WORK TO COMPLETE:
The job is to find each line of the records below that includes the word "بطاقة" and copy it.

Stored data entries
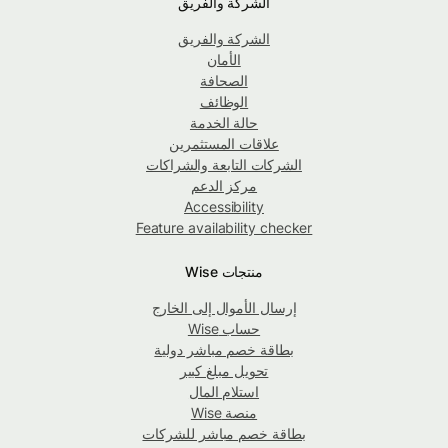
الشركة والفريق
الشركة والفريق
الأمان
الصحافة
الوظائف
حالة الخدمة
علاقات المستثمرين
الشركات التابعة والشراكات
مركز الدعم
Accessibility
Feature availability checker
منتجات Wise
إرسال الأموال إلى الخارج
حساب Wise
بطاقة خصم مباشر دولية
تحويل مبلغ كبير
استلام المال
منصة Wise
بطاقة خصم مباشر للشركات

ANSWER FOR THE TASK:
بطاقة خصم مباشر دولية
بطاقة خصم مباشر للشركات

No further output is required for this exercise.